- June 3, 2013
- Posted by: Madrigal Admin
- Category: Word of the Week Blog
This week’s word of the week, igogogo, is part of the vibrant musical culture of the Zulu people of South Africa. Maskanda is a form of rhythmic and repetitive guitar picking that originated among Zulu migrant labourers when their rural homes to work in the cities and live in the townships. They have been called Zulu troubadours. Some of them played igogogos.
Modern maskanda is marketed with kit drums, synthesisers and digital beats and “lashings of musical cheese”. Its style is combined with mbaqanga (township jive) and other international influences.
Original maskanda is simpler, bluesier and sung and played on acoustic guitars. The best traditional maskanda player was Shiyani Ngcobo who, perhaps, was more popular overseas than in his homeland.

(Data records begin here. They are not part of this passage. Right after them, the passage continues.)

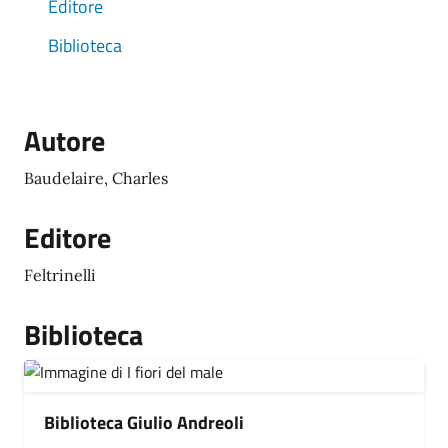
Editore
Biblioteca
Autore
Baudelaire, Charles
Editore
Feltrinelli
Biblioteca
Biblioteca Giulio Andreoli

I discovered his only CD in a music shop in Leichhardt, Sydney, several years ago. Introducing Shiyani Ngcobo is full of rhythmic energy. I can’t understand a word of the Xhosa (the Zulu language) but the emotion is unmistakable. It is one of my favourite albums.
Whereas modern maskanda is nationalistic and about Zulu pride, Ngcobo’s music is about relationships and vulnerability. When Ngcobo first toured France he was dubbed the “Zulu Bluesman” and this description is spot on. Think Robert Johnson.

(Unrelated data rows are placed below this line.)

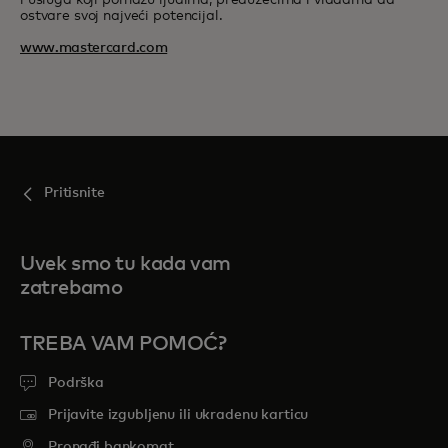
i usluga koji pomažu ljudima, preduzećima i vladama da
ostvare svoj najveći potencijal.
www.mastercard.com
Pritisnite
Uvek smo tu kada vam
zatrebamo
TREBA VAM POMOĆ?
Podrška
Prijavite izgubljenu ili ukradenu karticu
Pronađi bankomat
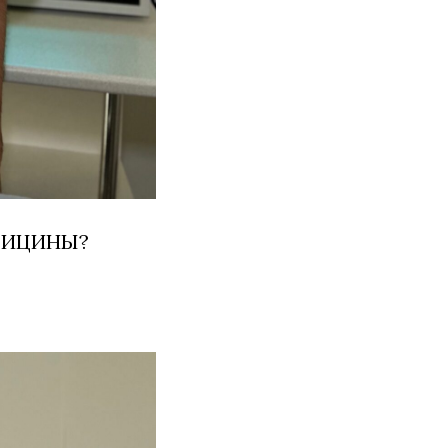
ДИЦИНЫ?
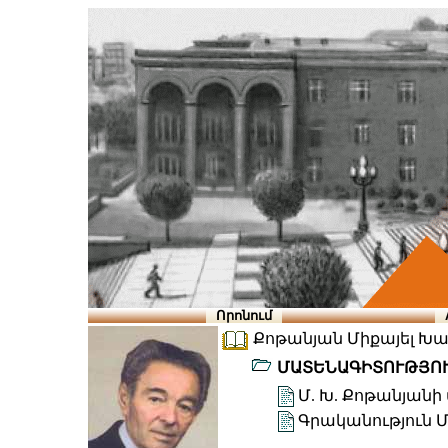
Որոնում
Քոթանյան Միքայել Խաչի
ՄԱՏԵՆԱԳԻՏՈՒԹՅՈ
Մ. Խ. Քոթանյան
Գրականություն Մ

Sevelina is one track on the album that is very significant. It is a traditional maskanda piece Ngcobo was taught by his brother when he was 13. This song gave him his lifelong fascination and love of maskanda. Ngcobo sings the track solo and plays an igogogo. Watch it on YouTube.

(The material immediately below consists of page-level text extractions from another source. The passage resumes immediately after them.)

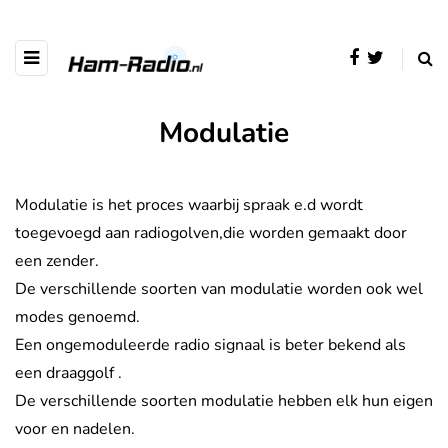
Modulatie
Modulatie is het proces waarbij spraak e.d wordt
toegevoegd aan radiogolven,die worden gemaakt door
een zender.
De verschillende soorten van modulatie worden ook wel
modes genoemd.
Een ongemoduleerde radio signaal is beter bekend als
een draaggolf .
De verschillende soorten modulatie hebben elk hun eigen
voor en nadelen.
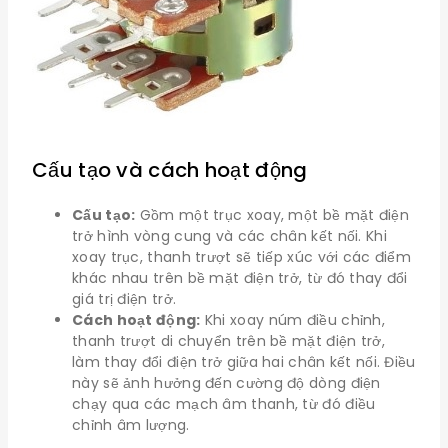
Cấu tạo và cách hoạt động
Cấu tạo:
Gồm một trục xoay, một bề mặt điện
trở hình vòng cung và các chân kết nối. Khi
xoay trục, thanh trượt sẽ tiếp xúc với các điểm
khác nhau trên bề mặt điện trở, từ đó thay đổi
giá trị điện trở.
Cách hoạt động:
Khi xoay núm điều chỉnh,
thanh trượt di chuyển trên bề mặt điện trở,
làm thay đổi điện trở giữa hai chân kết nối. Điều
này sẽ ảnh hưởng đến cường độ dòng điện
chạy qua các mạch âm thanh, từ đó điều
chỉnh âm lượng.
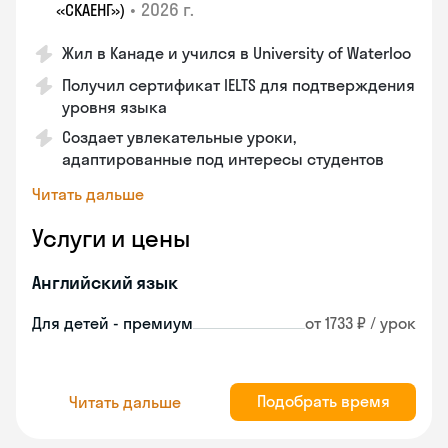
•
2026 г.
«СКАЕНГ»)
Жил в Канаде и учился в University of Waterloo
Получил сертификат IELTS для подтверждения
уровня языка
Создает увлекательные уроки,
адаптированные под интересы студентов
Читать дальше
Услуги и цены
Английский язык
Для детей - премиум
от 1733 ₽ / урок
Подобрать время
Читать дальше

The igogogo is a form of guitar that uses a five litre petrol or cooking oil can as the sound box, a piece of wood as the fret board and is strung with fishing wire or unravelled bicycle brake wire. Some have 6 strings like a regular guitar, but most are made with 3 or 4, and are either fretted or fretless. You can find instructions on how to make one here. It may sound a bit cargo-cultish but the Africans have used all sorts of things in their history to make their guitars from gourds, to carved wood to tortoise-shells. There is even a company selling electrified igogogos on the web. The igogogo is also called a ramkie and is sometimes also known, wonderfully, as an Afri-can!
To get sounds like this from any instrument is an accomplishment but from such a makeshift instrument it is extraordinary. Those guitarists with all the best equipment should have a look at what this man could do with an oil-can. Alas, Shiyani Ngcobo died in 2011, aged 58, so this is my little tribute to his memory.